O Globo
Civis que ocuparam o cargo de ministro da
Defesa garantem que as Forças Armadas não embarcam numa aventura golpista. Eles
sabem mais do que eu. No entanto tenho algumas dúvidas.
Não são dúvidas turbinadas pelo preconceito
ou pelo ressentimento. Como jornalista, sempre destaquei ações positivas dos
militares; no Congresso, mantive as melhores relações com assessores
parlamentares das Forças Armadas, entre eles o general Villas Bôas.
Os fatos abalam qualquer certeza. Desde a
não punição do general Pazuello até as recentes notícias sobre ameaças do
ministro da Defesa, o curso dos acontecimentos nos leva à desconfiança. É
difícil imaginar como uma sucessão de pequenas atitudes autoritárias pode
conduzir a uma firme decisão democrática, no dia D e na hora H, como diz
Pazuello.
Outro dia, um general ficou bravo comigo
porque critiquei Pazuello por sua audácia ao assumir um cargo para o qual não
tinha a mínima competência. Mencionei sua obediência cega a Bolsonaro, e o
general entendeu minha crítica como uma tentativa de minar o conceito de
disciplina dos militares. E disse que era capaz de matar ou morrer pela pátria.
Na verdade, peço muito menos que matar ou morrer: simplesmente pensar. Bolsonaro não merece uma obediência cega. Ninguém merece. O que está em jogo é uma noção de dignidade dos militares, discussão importante, pois, do seu prestígio, depende parcialmente a consistência da defesa nacional.

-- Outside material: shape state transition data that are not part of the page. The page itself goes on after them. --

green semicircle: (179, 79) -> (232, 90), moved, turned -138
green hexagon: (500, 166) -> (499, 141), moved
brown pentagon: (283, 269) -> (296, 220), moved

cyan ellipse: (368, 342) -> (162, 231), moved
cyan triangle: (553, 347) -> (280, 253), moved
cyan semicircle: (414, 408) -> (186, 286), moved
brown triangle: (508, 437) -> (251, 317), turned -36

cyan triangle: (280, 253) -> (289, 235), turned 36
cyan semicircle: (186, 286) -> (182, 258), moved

O perigoso esporte de humilhar generais,
título do artigo que provocou a ira dos generais, continua a ser praticado. O
general Ramos soube de sua saída da chefia da Casa Civil pela imprensa e
confessou que se sentiu atropelado por um trem.

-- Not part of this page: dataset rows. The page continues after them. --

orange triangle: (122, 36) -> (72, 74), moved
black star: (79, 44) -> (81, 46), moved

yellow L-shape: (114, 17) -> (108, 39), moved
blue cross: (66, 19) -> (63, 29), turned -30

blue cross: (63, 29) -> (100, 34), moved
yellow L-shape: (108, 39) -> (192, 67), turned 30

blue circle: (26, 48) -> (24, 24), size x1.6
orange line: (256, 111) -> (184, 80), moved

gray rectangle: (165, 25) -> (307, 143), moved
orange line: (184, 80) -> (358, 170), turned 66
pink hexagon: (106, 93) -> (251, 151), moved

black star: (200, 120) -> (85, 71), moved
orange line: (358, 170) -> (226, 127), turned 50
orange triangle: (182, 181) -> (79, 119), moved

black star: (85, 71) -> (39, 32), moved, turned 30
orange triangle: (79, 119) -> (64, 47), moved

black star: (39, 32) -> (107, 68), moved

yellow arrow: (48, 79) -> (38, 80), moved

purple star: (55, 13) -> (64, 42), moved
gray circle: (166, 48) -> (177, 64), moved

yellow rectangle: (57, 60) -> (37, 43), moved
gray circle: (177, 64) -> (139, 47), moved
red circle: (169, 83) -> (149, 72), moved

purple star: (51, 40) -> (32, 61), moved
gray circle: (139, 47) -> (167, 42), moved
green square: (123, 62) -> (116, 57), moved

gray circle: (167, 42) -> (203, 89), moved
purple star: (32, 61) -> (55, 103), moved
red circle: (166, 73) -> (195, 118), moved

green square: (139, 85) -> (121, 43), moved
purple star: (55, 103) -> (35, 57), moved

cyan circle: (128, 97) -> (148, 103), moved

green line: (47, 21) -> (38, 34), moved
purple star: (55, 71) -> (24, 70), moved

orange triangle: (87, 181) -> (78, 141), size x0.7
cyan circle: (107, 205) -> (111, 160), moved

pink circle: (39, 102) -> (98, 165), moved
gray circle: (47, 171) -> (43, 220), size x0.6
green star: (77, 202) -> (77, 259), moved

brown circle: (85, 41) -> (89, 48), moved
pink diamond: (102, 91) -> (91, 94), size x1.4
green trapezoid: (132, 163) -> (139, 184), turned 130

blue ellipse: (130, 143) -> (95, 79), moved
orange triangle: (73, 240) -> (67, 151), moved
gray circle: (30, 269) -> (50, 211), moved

O general Mourão é enviado numa missão a
Angola para defender, em nome do Brasil, a política da Igreja Universal do
Reino de Deus. Isso não é política de Estado, e a tarefa não deveria ser aceita
por um general.
Tenho muita tranquilidade em discutir o
conceito de obediência na política. Não acho que seja uma extensão do conceito
de disciplina militar. Nisso, sempre discordarei dos generais da direita, assim
como discordei dos generais da esquerda nos longos debates sobre o chamado
centralismo democrático.
O melhor instrumento que a sociedade tem
para tratar da questão militar que aparece volta e meia é precisamente
determinar uma meia-volta: aprovar o projeto que impede militares da ativa de
ocupar cargos civis no governo. Votar logo essa proposta de voto impresso,
decidir democraticamente se o teremos ou não.
Isso não basta. Concordo com o ex-ministro
da Defesa Raul Jungmann: o Congresso é omisso ao não discutir os grandes temas
da defesa nacional. A omissão dos parlamentares passa aos militares uma
sensação de irresponsabilidade ou mesmo de ignorância em relação à dimensão do
tema. Impede que a variável ambiental tenha a importância estratégica que
merece, atrasa uma solução negociada para o futuro da Amazônia.
A fragilidade da representação política
contribui também para que os militares tenham uma visão resignada do Congresso.
Nos Anos de Chumbo, seus aliados eram da Arena, partido dos coronéis
nordestinos; na eleição indireta à Presidência, o candidato dos militares era
Paulo Maluf.
Não me espanta que o governo atual tenha se
transformado numa associação entre militares e o Centrão. A escolha ideológica
sempre foi mais importante que uma sempre anunciada recusa à corrupção.
Durante a Guerra Fria, a ideia de se unir
com qualquer um para evitar o comunismo tinha um poder maior de atração. De lá
para cá, a sociedade brasileira evoluiu, o comunismo fracassou, apesar da
sobrevivência autoritária do PC chinês.
Resistir aos impulsos autoritários de Bolsonaro dará à sociedade brasileira mais força contra qualquer nova ameaça aos fundamentos da democracia. O argumento ganha um peso maior se for aceito pelos militares. Ele é a base real da conciliação.